Hitting the road for Canada was once a family tradition. As kids, my parents would drive me and my siblings to our relatives in Toronto and let us stay there for whole summers. So taking this trip up to celebrate our cousin's birthday was in keeping with family tradition.
But as a kid, it didn't occur to me how long road trips like this need planning and money: food, gas, tolls, maps, etc. Where I live, it's fairly easy to find gas stations with competitive prices, and these days, every cent off counts. But on the road, I find you're pretty much at the mercy of whichever gas station you pull into, and despite prices having come down from ridiculously high highs, it can still take a hefty bite out of your wallet.
On this latest road trip, I eschewed the usual "punch buggy" game used to pass the time in lieu of pointing out hybrid cars on the highway. Once or twice we even passed, or were passed, by the cute little Smart Car, which always reminds me of a clown car at the circus for some reason. I was curious of how much of a difference it made to run on electricity and whether those travelers in the hybrids really needed to stop less often as we did.

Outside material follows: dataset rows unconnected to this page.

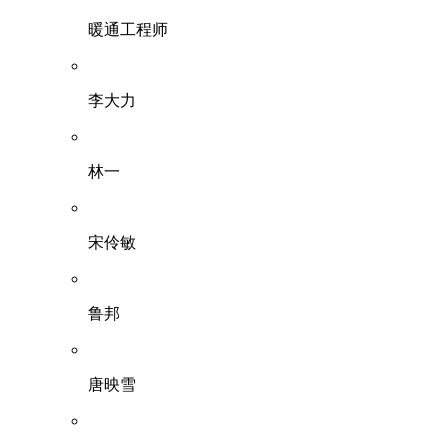
暖通工程师
李大力
林一
宋伶敏
鲁邦
唐映雪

I've read up somewhat on varying debates on whether hybrid technology is worth the investment when there still exist cars with better fuel efficiency at cheaper prices. However, with the presence of more and more hybrids on the road, at least according to my re-vamped road game, it seems that there is at least a faction of consumers out there willing to do it the new way.
But in the meantime, while the development of even more fuel economic vehicles marches on, and as hybrid technology gets its kinks ironed out, I'll kick it the good ol' road warrior way. Without the GPS and just the roadmap, a wad of gas cash, a loaf of homemade sandwiches in the cooler, and, of course, the Slim Jim's original beef jerky. Canada, here we come, eh!